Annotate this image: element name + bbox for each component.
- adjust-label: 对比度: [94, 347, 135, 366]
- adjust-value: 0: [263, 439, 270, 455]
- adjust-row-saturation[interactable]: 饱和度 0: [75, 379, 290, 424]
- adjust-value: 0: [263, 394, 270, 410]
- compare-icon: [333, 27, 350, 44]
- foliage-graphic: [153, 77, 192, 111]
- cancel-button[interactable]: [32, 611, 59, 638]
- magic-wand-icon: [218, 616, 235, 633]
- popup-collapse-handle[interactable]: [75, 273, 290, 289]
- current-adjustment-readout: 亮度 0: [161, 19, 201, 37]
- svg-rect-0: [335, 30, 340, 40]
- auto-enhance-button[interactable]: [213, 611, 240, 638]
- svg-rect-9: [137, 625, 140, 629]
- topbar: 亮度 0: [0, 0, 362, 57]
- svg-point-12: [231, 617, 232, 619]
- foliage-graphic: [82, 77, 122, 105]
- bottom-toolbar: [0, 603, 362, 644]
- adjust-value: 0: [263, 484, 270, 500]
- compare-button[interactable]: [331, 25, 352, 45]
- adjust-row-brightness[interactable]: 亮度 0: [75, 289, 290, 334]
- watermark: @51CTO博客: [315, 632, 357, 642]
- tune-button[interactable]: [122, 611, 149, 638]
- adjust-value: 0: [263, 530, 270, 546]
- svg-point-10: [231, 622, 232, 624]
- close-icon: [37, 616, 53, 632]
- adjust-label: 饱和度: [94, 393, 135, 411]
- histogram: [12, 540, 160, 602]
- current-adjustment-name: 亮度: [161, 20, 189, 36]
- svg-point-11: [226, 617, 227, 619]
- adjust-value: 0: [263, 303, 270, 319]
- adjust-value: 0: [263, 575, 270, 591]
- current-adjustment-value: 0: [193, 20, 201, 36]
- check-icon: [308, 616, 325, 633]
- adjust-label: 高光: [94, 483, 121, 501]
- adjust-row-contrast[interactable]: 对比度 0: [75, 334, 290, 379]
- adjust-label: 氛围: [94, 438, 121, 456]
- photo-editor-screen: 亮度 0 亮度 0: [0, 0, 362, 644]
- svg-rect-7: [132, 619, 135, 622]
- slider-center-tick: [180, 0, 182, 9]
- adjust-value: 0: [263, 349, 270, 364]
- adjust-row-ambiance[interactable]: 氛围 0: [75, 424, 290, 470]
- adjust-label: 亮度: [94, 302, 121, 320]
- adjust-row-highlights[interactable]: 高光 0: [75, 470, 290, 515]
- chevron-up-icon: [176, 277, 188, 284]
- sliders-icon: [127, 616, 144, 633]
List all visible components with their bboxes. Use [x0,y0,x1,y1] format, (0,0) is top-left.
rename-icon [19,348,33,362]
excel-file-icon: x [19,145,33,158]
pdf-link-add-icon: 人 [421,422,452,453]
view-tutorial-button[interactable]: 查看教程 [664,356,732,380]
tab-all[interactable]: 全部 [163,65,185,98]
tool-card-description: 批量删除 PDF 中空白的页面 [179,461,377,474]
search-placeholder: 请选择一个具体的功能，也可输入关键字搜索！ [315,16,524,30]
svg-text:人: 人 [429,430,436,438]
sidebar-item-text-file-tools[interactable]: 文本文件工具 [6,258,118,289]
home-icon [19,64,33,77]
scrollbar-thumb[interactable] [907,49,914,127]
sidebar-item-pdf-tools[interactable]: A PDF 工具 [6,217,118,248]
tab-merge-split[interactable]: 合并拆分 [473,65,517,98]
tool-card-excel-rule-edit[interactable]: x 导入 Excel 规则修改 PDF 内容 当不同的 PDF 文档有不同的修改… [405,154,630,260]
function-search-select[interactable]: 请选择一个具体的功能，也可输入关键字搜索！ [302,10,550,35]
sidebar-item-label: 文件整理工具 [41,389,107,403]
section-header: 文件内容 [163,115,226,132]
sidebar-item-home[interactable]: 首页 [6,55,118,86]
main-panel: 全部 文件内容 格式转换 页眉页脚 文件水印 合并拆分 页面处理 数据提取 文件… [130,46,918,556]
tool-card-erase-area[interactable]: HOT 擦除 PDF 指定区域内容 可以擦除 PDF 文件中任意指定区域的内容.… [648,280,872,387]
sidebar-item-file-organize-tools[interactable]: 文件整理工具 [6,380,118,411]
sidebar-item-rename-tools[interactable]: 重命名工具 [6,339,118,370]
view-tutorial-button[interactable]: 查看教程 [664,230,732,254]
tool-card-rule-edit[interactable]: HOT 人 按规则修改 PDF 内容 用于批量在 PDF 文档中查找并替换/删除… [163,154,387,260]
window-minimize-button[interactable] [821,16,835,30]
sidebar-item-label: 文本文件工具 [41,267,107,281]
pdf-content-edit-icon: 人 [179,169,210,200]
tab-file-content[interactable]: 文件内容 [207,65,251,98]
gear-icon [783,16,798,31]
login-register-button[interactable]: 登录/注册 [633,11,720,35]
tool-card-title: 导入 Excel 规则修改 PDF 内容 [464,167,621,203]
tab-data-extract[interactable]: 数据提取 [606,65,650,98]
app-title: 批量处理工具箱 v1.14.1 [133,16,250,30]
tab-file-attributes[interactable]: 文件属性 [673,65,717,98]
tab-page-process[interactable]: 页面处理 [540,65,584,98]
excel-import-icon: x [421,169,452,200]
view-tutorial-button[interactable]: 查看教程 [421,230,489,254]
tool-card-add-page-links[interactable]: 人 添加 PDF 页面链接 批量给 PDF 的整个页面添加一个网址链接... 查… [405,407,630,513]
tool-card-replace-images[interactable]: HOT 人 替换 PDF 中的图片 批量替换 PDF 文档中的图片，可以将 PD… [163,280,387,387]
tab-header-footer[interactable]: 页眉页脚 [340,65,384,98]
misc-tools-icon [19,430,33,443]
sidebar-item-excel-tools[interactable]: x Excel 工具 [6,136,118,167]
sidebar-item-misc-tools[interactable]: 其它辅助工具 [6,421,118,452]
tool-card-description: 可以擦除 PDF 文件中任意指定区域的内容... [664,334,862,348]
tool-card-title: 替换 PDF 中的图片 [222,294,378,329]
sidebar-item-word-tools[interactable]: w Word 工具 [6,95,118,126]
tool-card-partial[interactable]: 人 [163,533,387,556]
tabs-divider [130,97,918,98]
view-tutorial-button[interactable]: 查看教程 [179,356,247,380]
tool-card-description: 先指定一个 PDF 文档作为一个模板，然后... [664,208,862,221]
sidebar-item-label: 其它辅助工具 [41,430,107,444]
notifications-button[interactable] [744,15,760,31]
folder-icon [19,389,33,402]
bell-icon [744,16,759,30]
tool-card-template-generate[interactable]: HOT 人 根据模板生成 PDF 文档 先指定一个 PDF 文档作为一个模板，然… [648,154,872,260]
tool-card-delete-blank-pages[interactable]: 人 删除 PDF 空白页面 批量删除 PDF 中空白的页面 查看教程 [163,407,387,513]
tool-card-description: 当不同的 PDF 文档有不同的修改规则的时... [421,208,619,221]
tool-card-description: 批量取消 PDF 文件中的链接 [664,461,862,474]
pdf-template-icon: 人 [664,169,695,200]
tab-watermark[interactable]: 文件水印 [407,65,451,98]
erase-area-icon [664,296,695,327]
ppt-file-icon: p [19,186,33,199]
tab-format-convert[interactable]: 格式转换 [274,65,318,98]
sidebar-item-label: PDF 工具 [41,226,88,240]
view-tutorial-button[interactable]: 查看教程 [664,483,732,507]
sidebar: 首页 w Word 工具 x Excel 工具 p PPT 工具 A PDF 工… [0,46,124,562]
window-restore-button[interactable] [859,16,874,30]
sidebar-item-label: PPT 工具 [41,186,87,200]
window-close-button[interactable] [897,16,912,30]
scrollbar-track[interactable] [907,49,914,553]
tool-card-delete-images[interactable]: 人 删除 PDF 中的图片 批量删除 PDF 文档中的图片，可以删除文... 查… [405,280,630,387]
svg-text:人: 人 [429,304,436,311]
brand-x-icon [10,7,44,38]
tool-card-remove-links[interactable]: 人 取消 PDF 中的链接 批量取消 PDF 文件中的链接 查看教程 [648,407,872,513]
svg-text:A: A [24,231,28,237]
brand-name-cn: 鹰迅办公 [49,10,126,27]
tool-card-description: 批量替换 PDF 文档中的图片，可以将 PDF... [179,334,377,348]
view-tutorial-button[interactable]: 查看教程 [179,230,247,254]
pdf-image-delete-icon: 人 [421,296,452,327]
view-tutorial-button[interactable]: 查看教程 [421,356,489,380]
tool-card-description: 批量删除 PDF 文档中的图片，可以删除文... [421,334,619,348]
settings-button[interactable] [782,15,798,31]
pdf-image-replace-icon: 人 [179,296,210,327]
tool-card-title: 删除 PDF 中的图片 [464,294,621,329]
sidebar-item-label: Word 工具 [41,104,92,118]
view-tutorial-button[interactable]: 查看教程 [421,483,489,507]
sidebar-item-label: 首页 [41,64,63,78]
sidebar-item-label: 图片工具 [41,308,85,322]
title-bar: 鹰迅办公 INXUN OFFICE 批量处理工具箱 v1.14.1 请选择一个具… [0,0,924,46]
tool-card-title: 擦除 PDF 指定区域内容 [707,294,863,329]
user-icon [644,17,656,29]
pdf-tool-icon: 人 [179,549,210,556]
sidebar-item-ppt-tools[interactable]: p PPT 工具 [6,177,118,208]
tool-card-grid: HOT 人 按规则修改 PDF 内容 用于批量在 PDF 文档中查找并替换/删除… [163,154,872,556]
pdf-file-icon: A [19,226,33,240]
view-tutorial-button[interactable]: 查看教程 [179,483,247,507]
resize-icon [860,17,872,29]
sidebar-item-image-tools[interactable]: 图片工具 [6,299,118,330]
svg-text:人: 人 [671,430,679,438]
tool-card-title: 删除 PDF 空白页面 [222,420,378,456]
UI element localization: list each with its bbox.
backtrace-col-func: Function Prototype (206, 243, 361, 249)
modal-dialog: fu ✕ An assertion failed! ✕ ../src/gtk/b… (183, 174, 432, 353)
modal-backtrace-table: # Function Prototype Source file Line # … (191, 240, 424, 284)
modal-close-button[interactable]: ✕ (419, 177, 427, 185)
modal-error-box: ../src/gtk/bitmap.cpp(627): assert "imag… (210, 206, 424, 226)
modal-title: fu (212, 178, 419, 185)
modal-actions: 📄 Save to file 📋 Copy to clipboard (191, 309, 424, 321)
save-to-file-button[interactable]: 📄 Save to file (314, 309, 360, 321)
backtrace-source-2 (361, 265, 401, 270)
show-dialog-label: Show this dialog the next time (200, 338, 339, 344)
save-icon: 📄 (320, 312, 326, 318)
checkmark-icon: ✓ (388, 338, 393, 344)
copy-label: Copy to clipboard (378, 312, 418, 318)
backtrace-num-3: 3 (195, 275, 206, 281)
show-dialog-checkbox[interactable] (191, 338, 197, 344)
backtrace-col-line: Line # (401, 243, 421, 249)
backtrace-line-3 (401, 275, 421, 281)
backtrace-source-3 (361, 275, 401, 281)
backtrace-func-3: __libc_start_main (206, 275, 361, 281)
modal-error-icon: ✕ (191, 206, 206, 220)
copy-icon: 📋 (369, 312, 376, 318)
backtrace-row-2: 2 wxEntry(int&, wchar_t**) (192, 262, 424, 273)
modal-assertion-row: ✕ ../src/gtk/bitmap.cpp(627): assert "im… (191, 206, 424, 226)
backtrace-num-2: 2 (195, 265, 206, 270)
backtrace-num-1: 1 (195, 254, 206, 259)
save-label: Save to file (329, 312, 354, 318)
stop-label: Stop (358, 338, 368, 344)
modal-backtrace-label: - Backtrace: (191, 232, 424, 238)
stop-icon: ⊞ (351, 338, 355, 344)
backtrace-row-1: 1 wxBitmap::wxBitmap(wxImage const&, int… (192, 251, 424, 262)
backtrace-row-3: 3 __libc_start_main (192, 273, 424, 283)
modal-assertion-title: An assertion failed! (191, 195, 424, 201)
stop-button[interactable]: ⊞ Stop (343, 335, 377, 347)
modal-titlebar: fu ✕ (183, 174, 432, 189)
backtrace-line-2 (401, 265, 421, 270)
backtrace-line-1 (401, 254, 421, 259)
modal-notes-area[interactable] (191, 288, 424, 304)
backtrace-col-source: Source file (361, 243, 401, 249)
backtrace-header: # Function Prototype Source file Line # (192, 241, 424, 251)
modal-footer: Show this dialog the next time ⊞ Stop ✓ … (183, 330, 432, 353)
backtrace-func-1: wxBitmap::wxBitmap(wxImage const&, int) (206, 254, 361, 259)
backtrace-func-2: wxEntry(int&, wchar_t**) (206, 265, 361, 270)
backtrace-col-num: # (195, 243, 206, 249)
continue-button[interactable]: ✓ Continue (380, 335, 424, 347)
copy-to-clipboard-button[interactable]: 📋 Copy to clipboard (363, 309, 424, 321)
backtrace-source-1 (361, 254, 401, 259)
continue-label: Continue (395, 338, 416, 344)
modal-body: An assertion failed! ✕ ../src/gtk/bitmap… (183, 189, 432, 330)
·····
WORK ORDER:
Scan the records above for the string "with", and copy every line where it turns up.

COMPLETED TASK:
List all visible components with their bboxes. Use [x0,y0,x1,y1] format, (0,0) is top-left.
UI element localization: list each with its bbox.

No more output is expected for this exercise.